07/10/2020 | News release | Distributed by Public on 07/10/2020 09:14
In observance of National Military Consumer Protection Month, Attorney General Tim Fox offers tips to help protect active and retired military personnel and their families from consumer fraud.
'Unfortunately, service members can still become the victims of identity theft, scams, bad lending practices, and other criminal behaviors during the time they are deployed, when they are back on U.S. soil, and after they have retired from military service,' Attorney General Tim Fox said. 'Fortunately, there are a variety of strategies to help our servicemen and women avoid getting ripped off during these challenging times,' Fox added.
Fox offered these tips:
• Set up an 'Active Duty Alert' if you're deployed and don't expect to open a new line of credit, such as a car loan, mortgage, or a new credit card. The Active Duty Alert requires creditors to take additional steps to verify your identity before allowing new credit in your name. Active Duty Alerts last for one year, but can be renewed. To set one up, call the fraud department of any of the three credit reporting agencies, or fill out an Active Duty Alert form online. The credit reporting agency you initially alert is then responsible for contacting the other two credit reporting companies.
• Be wary of military-targeted scams such as online postings offering too-good-to-be-true housing rental prices for military personnel, con artists impersonating government contractor recruiters, or scammers pretending to be representatives from the Department of Veterans Affairs.
○ Never wire money for a housing security deposit and consider utilizing the Department of Defense sponsored Automated Housing Referral Network to find a home.
○ Don't share any personal account or identity information someone who contacted you first. Instead, hang up and call the VA directly and ask them if the VA has been trying to contact you. Do this even if the email address or caller ID says Veterans Affairs. Scammers can manipulate e-mail addresses and caller I.D. to look legitimate.
○ Never hand over identification documents until you've met with a potential employer at their company location during regular work hours.
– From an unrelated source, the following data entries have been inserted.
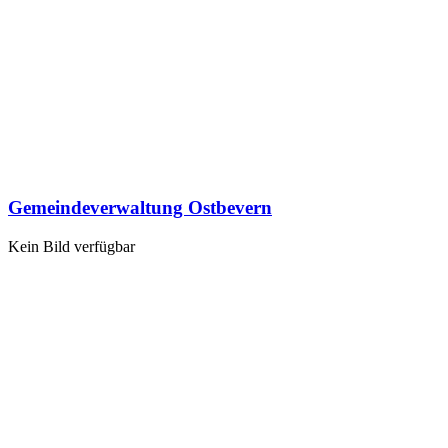
Gemeindeverwaltung Ostbevern
Kein Bild verfügbar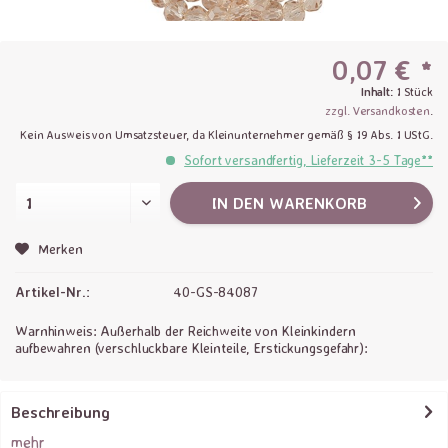
0,07 € *
Inhalt:
1 Stück
zzgl. Versandkosten
.
Kein Ausweis von Umsatzsteuer, da Kleinunternehmer gemäß § 19 Abs. 1 UStG.
Sofort versandfertig, Lieferzeit 3-5 Tage**
IN DEN
WARENKORB
Merken
Artikel-Nr.:
40-GS-84087
Warnhinweis: Außerhalb der Reichweite von Kleinkindern
aufbewahren (verschluckbare Kleinteile, Erstickungsgefahr):
Beschreibung
mehr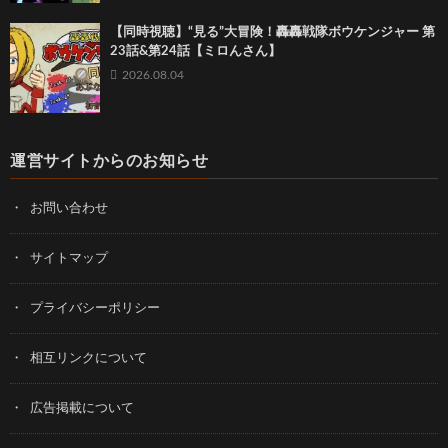
【同時視聴】“見る”大冒険！轟轟戦隊ボウケンジャー 第
23話&第24話【ミロんさん】
2026.08.04
運営サイトからのお知らせ
お問い合わせ
サイトマップ
プライバシーポリシー
相互リンクについて
広告掲載について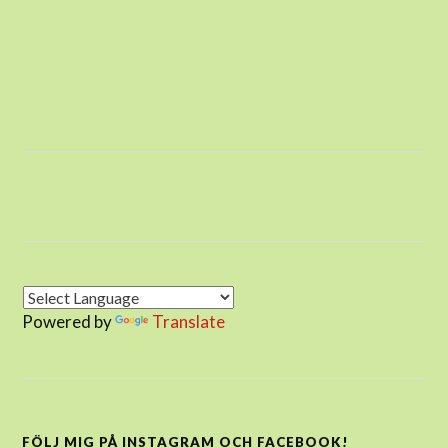
Powered by
Translate
FÖLJ MIG PÅ INSTAGRAM OCH FACEBOOK!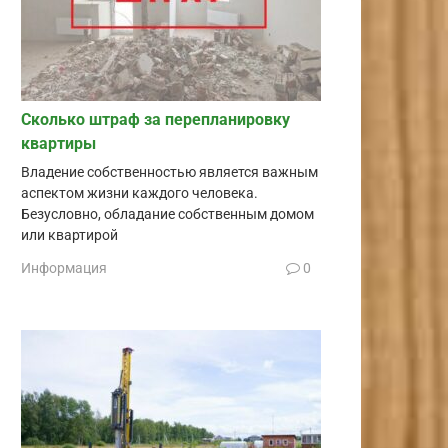
Сколько штраф за перепланировку
квартиры
Владение собственностью является важным
аспектом жизни каждого человека.
Безусловно, обладание собственным домом
или квартирой
Информация
0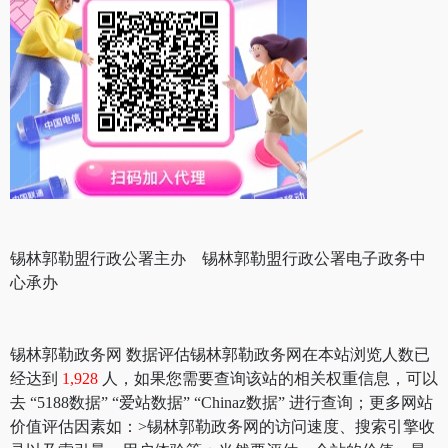
锡林郭勒盟行政公署主办 锡林郭勒盟行政公署电子政务中
心承办
锡林郭勒政务网 数据评估锡林郭勒政务网在本站浏览人数已
经达到
1,928
人，如果您需要查询该站的相关权重信息，可以
去 “5188数据” “爱站数据” “Chinaz数据” 进行查询；更多网站
价值评估因素如：>锡林郭勒政务网的访问速度、搜索引擎收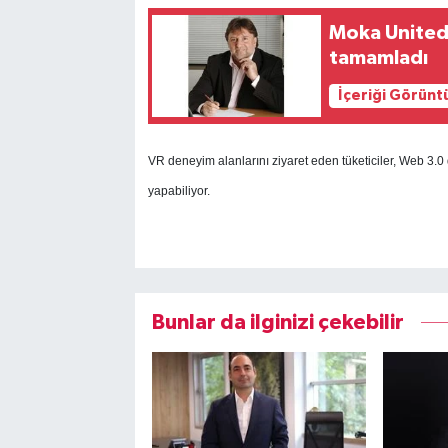
Moka United, 
tamamladı
İçeriği Görünt
VR deneyim alanlarını ziyaret eden tüketiciler, Web 3.0 
yapabiliyor.
Bunlar da ilginizi çekebilir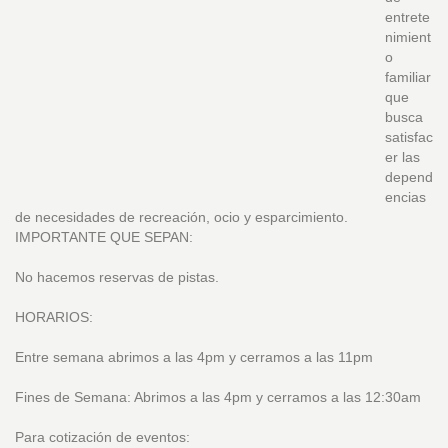
entrete
nimient
o
familiar
que
busca
satisfac
er las
depend
encias
de necesidades de recreación, ocio y esparcimiento.
IMPORTANTE QUE SEPAN:
No hacemos reservas de pistas.
HORARIOS:
Entre semana abrimos a las 4pm y cerramos a las 11pm
Fines de Semana: Abrimos a las 4pm y cerramos a las 12:30am
Para cotización de eventos:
• Access your benefits through the VA. Some scammers try to charge veterans for services they can get for free elsewhere, like copies of their military record, or applying to receive benefits. However, applying for benefits is always free through the Veterans Benefits Administration.
○ Don't share any personal information with anyone who contacts you about accessing your veteran's benefits. Instead, call the Veterans Benefits Administration directly so you know you're working with a legitimate representative.
• Don't give out personal details over the phone, email, text or even in person to sources unknown to you. TRICARE, the government's health program for service members and retirees, warns that scammers are offering 'free coronavirus test kits' in exchange for personal information, Social Security numbers, and bank or credit card information. Additionally, scammers are taking advantage of military stop movement orders to try and get service members to reveal personal information, using tactics such as threatening security clearance revocation.